Now, let’s configure hugo to generate gmi files. I was inspired by the following blog posts (thanks!):
- Drew Devault article on using Hugo and Gemini (only via gemini)
- Sylvain Durand blog post on using hugo for gemini (WEB)
- Stéphane HUC post on using hugo for gemini and gopher (WEB and French)
But that didn’t work for me. The .gmi files generated for the posts were not great and links didn’t work.
But it worked great to manage the homepage and the section pages (that I do not use on the weblog version). To do so, I added this to the config.toml:
[mediaTypes]
[mediaTypes."text/gemini"]
suffixes = ["gmi"]
[outputFormats]
[outputFormats.Gemini]
name = "gemini"
isPlainText = true
isHTML = false
mediaType = "text/gemini"
protocol = "gemini://"
permalinkable = true
path = "/gemini/"
[outputs]
home = ["HTML", "RSS", "gemini"]
page = ["HTML"]
section = ["gemini"]
This will allow generation of a new type of files (.gmi), but only for the homepage and the section pages (posts and gemlog).

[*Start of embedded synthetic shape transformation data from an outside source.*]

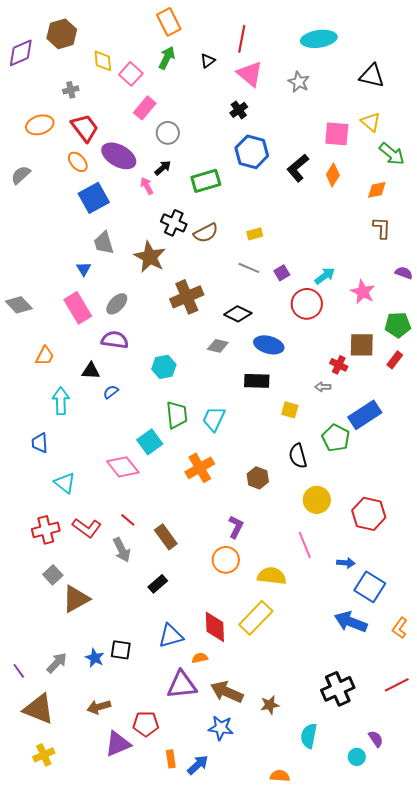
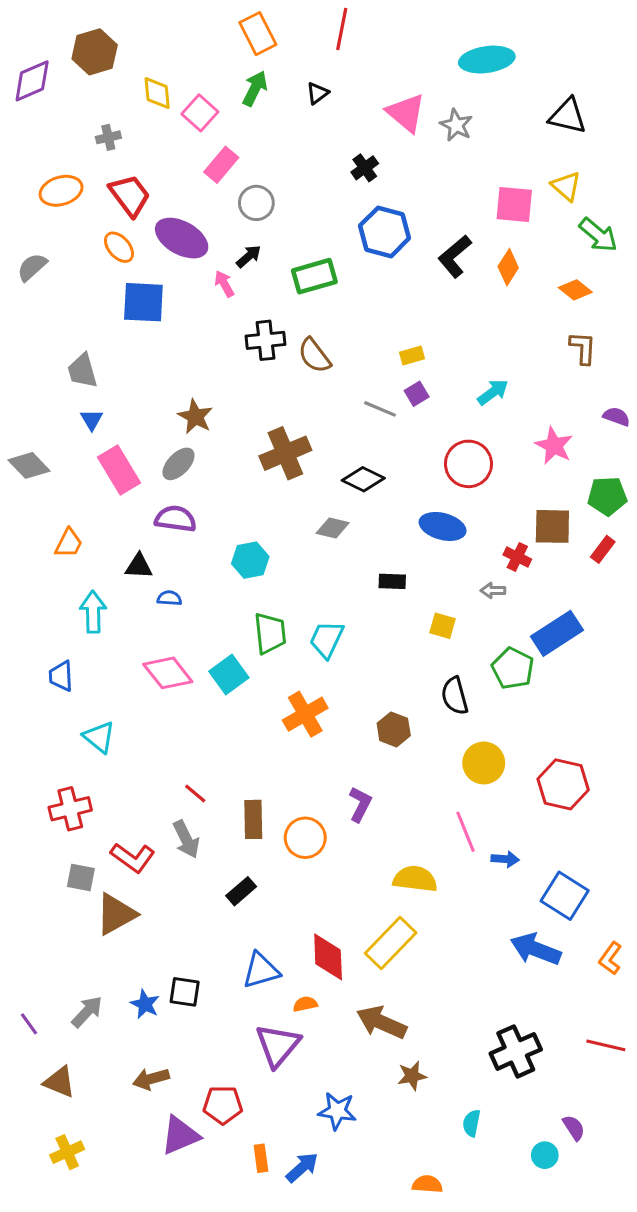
red line: (242, 39) -> (342, 29), moved
pink triangle: (250, 74) -> (406, 113), moved
orange diamond: (377, 190) -> (575, 290), turned 50
blue square: (94, 198) -> (143, 302), turned 32
black cross: (174, 223) -> (266, 340), turned -30
brown semicircle: (206, 233) -> (314, 356), turned 80
yellow rectangle: (255, 234) -> (412, 356), moved
gray trapezoid: (104, 243) -> (82, 371), moved
brown star: (150, 257) -> (195, 417), moved, size x0.7
blue triangle: (84, 269) -> (92, 420), moved
purple square: (282, 273) -> (417, 394), moved
cyan arrow: (325, 276) -> (493, 392), moved
blue ellipse: (269, 345) -> (443, 526), moved
black rectangle: (257, 381) -> (392, 581), size x0.7
blue semicircle: (111, 392) -> (169, 598), turned 42
pink diamond: (123, 467) -> (168, 673), moved
red L-shape: (87, 528) -> (133, 858), moved
brown rectangle: (166, 537) -> (253, 819), turned 35
orange circle: (226, 560) -> (305, 838), moved
blue arrow: (346, 563) -> (505, 859), moved
gray square: (53, 575) -> (81, 877), turned -36
purple triangle: (182, 685) -> (278, 1045), turned -44
red line: (397, 685) -> (606, 1045), turned 40
brown arrow: (227, 692) -> (381, 1022), moved
brown triangle: (39, 709) -> (60, 1082), size x0.7
cyan semicircle: (309, 736) -> (472, 1123), size x0.7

I also added a new config parameter to indicate the geminiBaseUrl. That is because I made the choice (not sure why) to use a different subdomain for my capsule instead of the same. But that give me the possibility in the future to use different servers (at least not on the same network) without difficulties.
[params]
geminiBaseUrl = "gemini://gmi.bacardi55.io"
Creating the template files
Let’s start with the homepage template for the gemini version layout/index.gmi
:
You can find the full code here, but the main parts are:
{{ range first 5 (where site.RegularPages "Section" "in" "gemlog") }}
{{- $dateFormat := site.Params.dateFormat -}}
{{- $dateFormat := .Date.Format $dateFormat -}}
=> {{ $geminiBaseUrl }}/{{ replace .File.Path ".md" ".gmi" }} {{ .Title }} - {{ $dateFormat }}
{{ end }}
=> {{ $geminiBaseUrl }}/gemlog/index.gmi All my Gemlog posts
And:
{{ range first 5 (where site.RegularPages "Section" "in" "posts") }}
{{- $dateFormat := site.Params.dateFormat -}}
{{- $dateFormat := .Date.Format $dateFormat -}}
=> {{ $geminiBaseUrl }}/{{ replace .File.Path ".md" ".gmi" }} {{ .Title }} - {{ $dateFormat }}
{{ end }}
=> {{ $geminiBaseUrl }}/posts/index.gmi All my Blog posts
These 2 blocks will list the last 5 gemlog entries (and a link to all gemlog entries) and then last 5 blog posts (and a link to all blog posts).
The replace are here to change the .md in the link to .gmi.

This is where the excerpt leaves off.